Although this probably contradicts Recital 12, it is welcome because AIS can only be meaningfully distinguished from other systems using quantitative criteria. The Commission includes the following among the exempted systems – the category of simple forecasting models is particularly interesting:
- “Systems for improving mathematical optimization“This applies, for example, to statistical regression analyses (→ FAQ AI Act):
This is because, while those models have the capacity to infer, they do not transcend ‘basic data processing’.
Examples include
- Methods used for years (depending on the individual case, but the long period of use is an indication) that only optimize a known algorithm by shifting functions or parameters, such as “physics-based systems”, which improve computing power, e.g. for prognostic purposes;
- a system that improves the use of bandwidth or resources in a satellite-based communication system.
In contrast, systems that allow “adjustments of their decision making models in an intelligent way” remain covered. So if a share price forecast works with a regression model that adjusts during operation, it is not a pure regression and would be covered. The same would have to apply to a recommendation system whose parameters can adapt.
- „Basic data processing”: Predefined data processing that processes input according to fixed rules and without ML or other inference (e.g. a filter function in a database) and does not learn or think. This also includes, for example, systems that only visualize data using statistical methods or a statistical evaluation of surveys.
- „Systems based on classical heuristics”: The aim is to find an optimal solution to a problem, e.g. through rules, pattern recognition or trial-and-error. In contrast to ML, such systems apply defined rules, e.g. a chess program that uses a “Minimax” algorithm, and can neither adapt nor generalize.
- „Simple prediction systems”: These are systems that work with simple statistics, even if they technically use ML. They are not AIS “due to their performance” – however this is to be quantified.
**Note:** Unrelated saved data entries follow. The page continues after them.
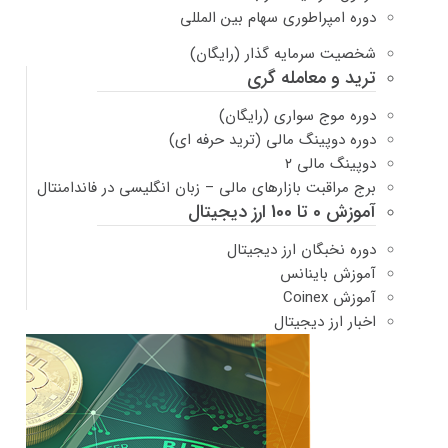
دوره امپراطوری سهام بین المللی
شخصیت سرمایه گذار (رایگان)
ترید و معامله گری
دوره موج سواری (رایگان)
دوره دوپینگ مالی (ترید حرفه ای)
دوپینگ مالی ۲
برج مراقبت بازارهای مالی – زبان انگلیسی در فاندامنتال
آموزش 0 تا 100 ارز دیجیتال
دوره نخبگان ارز دیجیتال
آموزش باینانس
آموزش Coinex
اخبار ارز دیجیتال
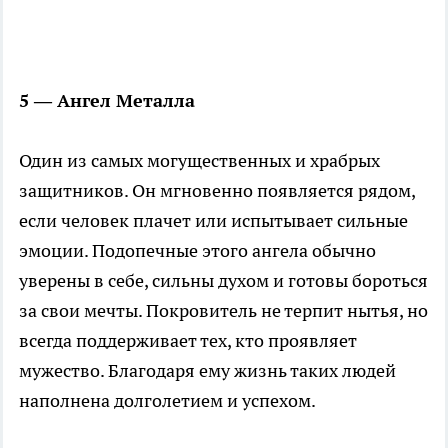
5 — Ангел Металла
Один из самых могущественных и храбрых
защитников. Он мгновенно появляется рядом,
если человек плачет или испытывает сильные
эмоции. Подопечные этого ангела обычно
уверены в себе, сильны духом и готовы бороться
за свои мечты. Покровитель не терпит нытья, но
всегда поддерживает тех, кто проявляет
мужество. Благодаря ему жизнь таких людей
наполнена долголетием и успехом.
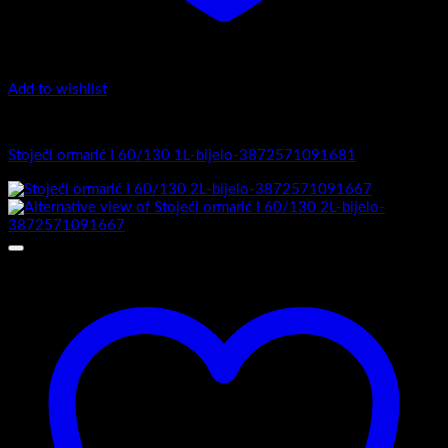
Add to wishlist
I Serija - stojeći
Stojeći ormarić I 60/130 1L-bijelo-3872571091681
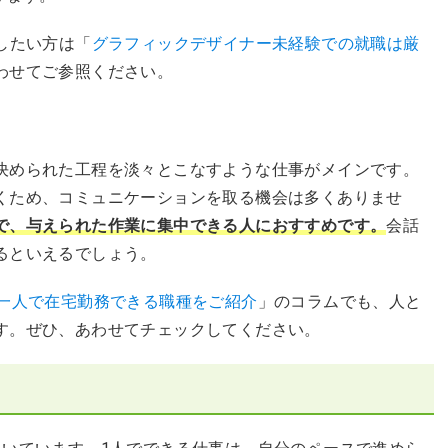
したい方は「
グラフィックデザイナー未経験での就職は厳
わせてご参照ください。
決められた工程を淡々とこなすような仕事がメインです。
くため、コミュニケーションを取る機会は多くありませ
で、与えられた作業に集中できる人におすすめです。
会話
るといえるでしょう。
や一人で在宅勤務できる職種をご紹介
」のコラムでも、人と
す。ぜひ、あわせてチェックしてください。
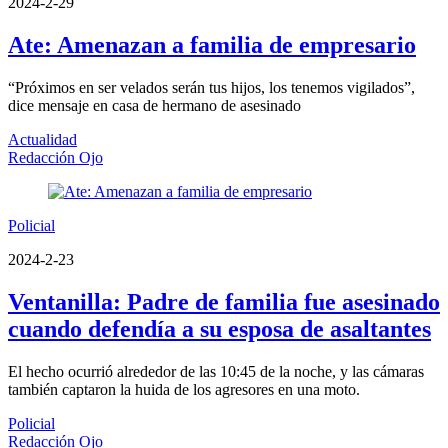
2024-2-29
Ate: Amenazan a familia de empresario
“Próximos en ser velados serán tus hijos, los tenemos vigilados”,
dice mensaje en casa de hermano de asesinado
Actualidad
Redacción Ojo
Policial
2024-2-23
Ventanilla: Padre de familia fue asesinado
cuando defendía a su esposa de asaltantes
El hecho ocurrió alrededor de las 10:45 de la noche, y las cámaras
también captaron la huida de los agresores en una moto.
Policial
Redacción Ojo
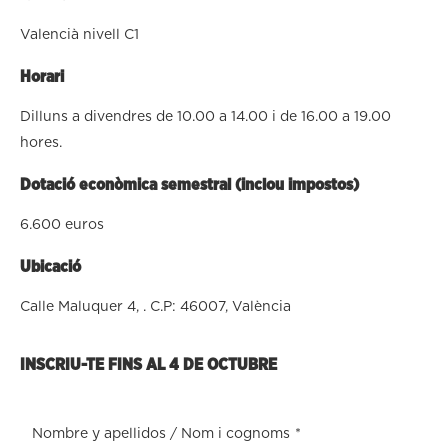
Valencià nivell C1
Horari
Dilluns a divendres de 10.00 a 14.00 i de 16.00 a 19.00
hores.
Dotació econòmica semestral (inclou impostos)
6.600 euros
Ubicació
Calle Maluquer 4, . C.P: 46007, València
INSCRIU-TE FINS AL 4 DE OCTUBRE
Nombre y apellidos / Nom i cognoms
*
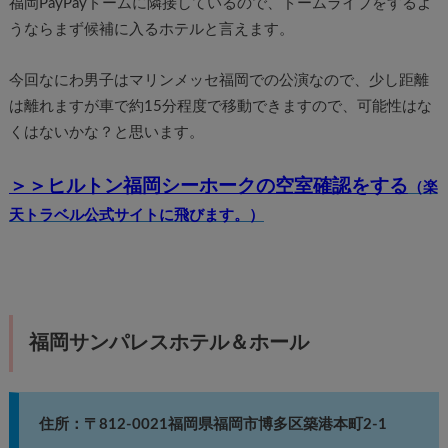
福岡PayPayドームに隣接しているので、ドームライブをするよ
うならまず候補に入るホテルと言えます。
今回なにわ男子はマリンメッセ福岡での公演なので、少し距離
は離れますが車で約15分程度で移動できますので、可能性はな
くはないかな？と思います。
＞＞ヒルトン福岡シーホークの空室確認をする
（楽
天トラベル公式サイトに飛びます。）
福岡サンパレスホテル＆ホール
住所：〒812-0021福岡県福岡市博多区築港本町2-1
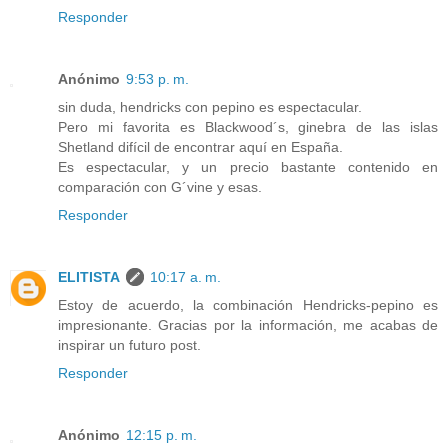
Responder
Anónimo
9:53 p. m.
sin duda, hendricks con pepino es espectacular.
Pero mi favorita es Blackwood´s, ginebra de las islas
Shetland difícil de encontrar aquí en España.
Es espectacular, y un precio bastante contenido en
comparación con G´vine y esas.
Responder
ELITISTA
10:17 a. m.
Estoy de acuerdo, la combinación Hendricks-pepino es
impresionante. Gracias por la información, me acabas de
inspirar un futuro post.
Responder
Anónimo
12:15 p. m.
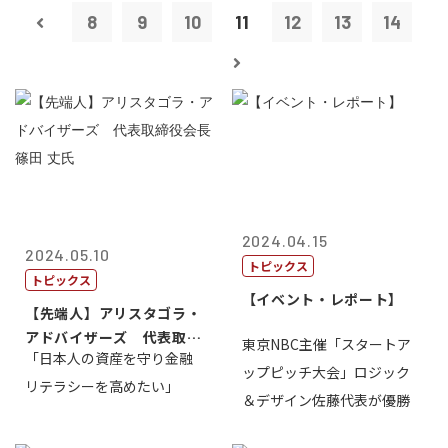
8
9
10
11
12
13
14
2024.04.15
2024.05.10
トピックス
トピックス
【イベント・レポート】
【先端人】アリスタゴラ・
アドバイザーズ 代表取締
東京NBC主催「スタートア
「日本人の資産を守り金融
役会長 篠田...
ップピッチ大会」ロジック
リテラシーを高めたい」
＆デザイン佐藤代表が優勝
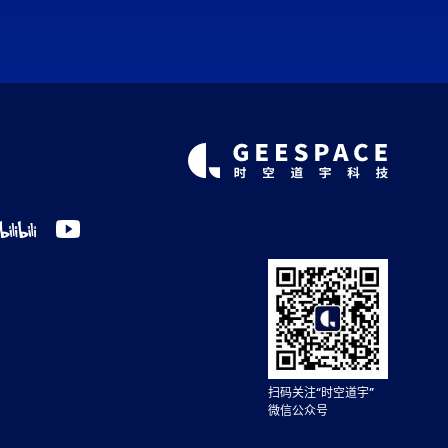
扫码关注“时空道宇”
微信公众号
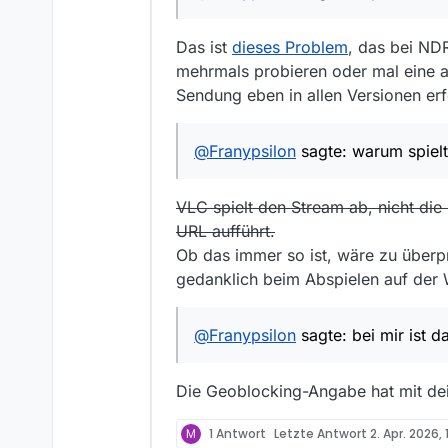
Bauen] - Transient downlo
okhttp3.internal.http2.S
Das ist
dieses Problem
, das bei ND
at okhttp3.internal.http
mehrmals probieren oder mal eine an
at okhttp3.internal.con
at okio.RealBufferedSour
Sendung eben in allen Versionen erf
at java.base/java.io.Inpu
at mediathek.controller.T
at mediathek.controller
@
Franypsilon
sagte: warum spiel
at mediathek.controller.
at mediathek.controller.
VLC spielt den Stream ab, nicht die
at mediathek.controller.s
URL aufführt.
Ob das immer so ist, wäre zu überp
gedanklich beim Abspielen auf der 
@
Franypsilon
sagte: bei mir ist 
Die Geoblocking-Angabe hat mit de
M
1 Antwort
Letzte Antwort
2. Apr. 2026,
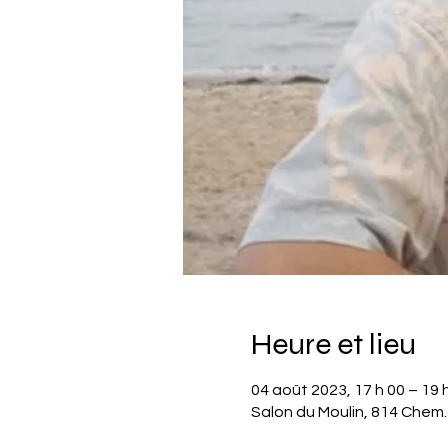
Heure et lieu
04 août 2023, 17 h 00 – 19 
Salon du Moulin, 814 Chem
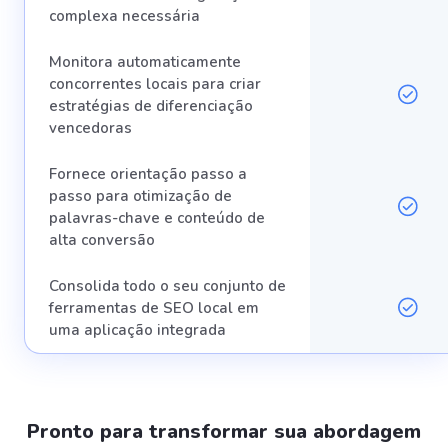
complexa necessária
Monitora automaticamente
concorrentes locais para criar
estratégias de diferenciação
vencedoras
Fornece orientação passo a
passo para otimização de
palavras-chave e conteúdo de
alta conversão
Consolida todo o seu conjunto de
ferramentas de SEO local em
uma aplicação integrada
Pronto para transformar sua abordagem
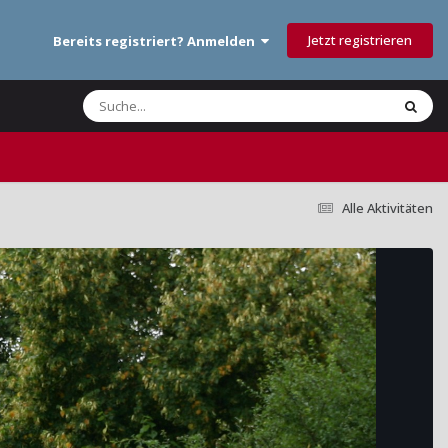
Jetzt registrieren
Bereits registriert? Anmelden
Alle Aktivitäten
Examples are
- Financial forecasts that predict share prices based on the average historical price,
- a temperature forecast based on historical measured values,
- Estimation systems such as a customer service system that estimates response times or sales forecasts.
(6) Predictions, content, recommendations or decisions
According to Art. 3(1) AI Act, AIS and output can generate “predictions, content, recommendations or decisions” that “may affect physical or virtual environments”. The guidelines first address the types of output, but contain nothing more than general descriptions that do not contribute to an understanding of the term.
Nevertheless: An indication of an AIS can probably be the Complexity of the output but this criterion is likely to coincide with that of autonomy and inference:
AI systems can generally generate more nuanced outputs than other systems, for example, by leveraging patterns learned during training or by using expert-defined rules to make decisions, offering more sophisticated reasoning in structured environments.
(7) Influence on the environment
The fact that the content can influence the environment is mentioned by the Commission as a further conceptual element. However, this does not differentiate it from other systems.